Aim of the exercise >> Please reproduce the listing word for word. Pictures stay out.

Data extracts >>
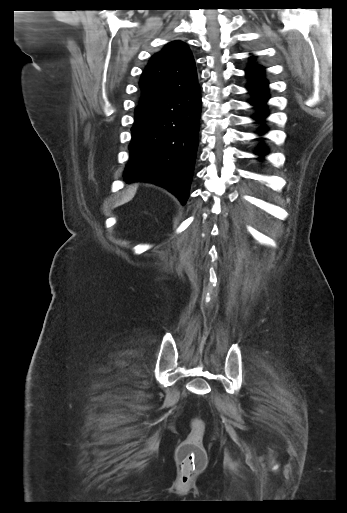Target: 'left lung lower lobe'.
<instances>
[{
	"label": "left lung lower lobe",
	"instance_id": "0a47b994",
	"mask_svg": "<svg viewBox=\"0 0 347 513\" xmlns=\"http://www.w3.org/2000/svg\"><path fill=\"white\" fill-rule=\"evenodd\" d=\"M246 73L250 79L247 88L250 93L254 95V98L250 101V103L256 105L259 110L258 113L253 116V118L262 120L267 116L265 103L269 99L268 83L264 78V68L251 62L249 67L246 69ZM265 131V128L259 130V132ZM258 154H266L265 149L263 147L259 148Z\"/></svg>",
	"mask_w": 347,
	"mask_h": 513
}]
</instances>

Task output >>
Target: 'left lung lower lobe'.
<instances>
[{
	"label": "left lung lower lobe",
	"instance_id": "0a47b994",
	"mask_svg": "<svg viewBox=\"0 0 347 513\" xmlns=\"http://www.w3.org/2000/svg\"><path fill=\"white\" fill-rule=\"evenodd\" d=\"M246 73L250 79L247 88L250 93L254 95V98L250 101V103L256 105L259 110L258 113L253 116V118L262 120L267 116L265 103L269 99L268 83L264 78V68L251 62L249 67L246 69ZM265 131V128L259 130V132ZM258 154H266L265 149L263 147L259 148Z\"/></svg>",
	"mask_w": 347,
	"mask_h": 513
}]
</instances>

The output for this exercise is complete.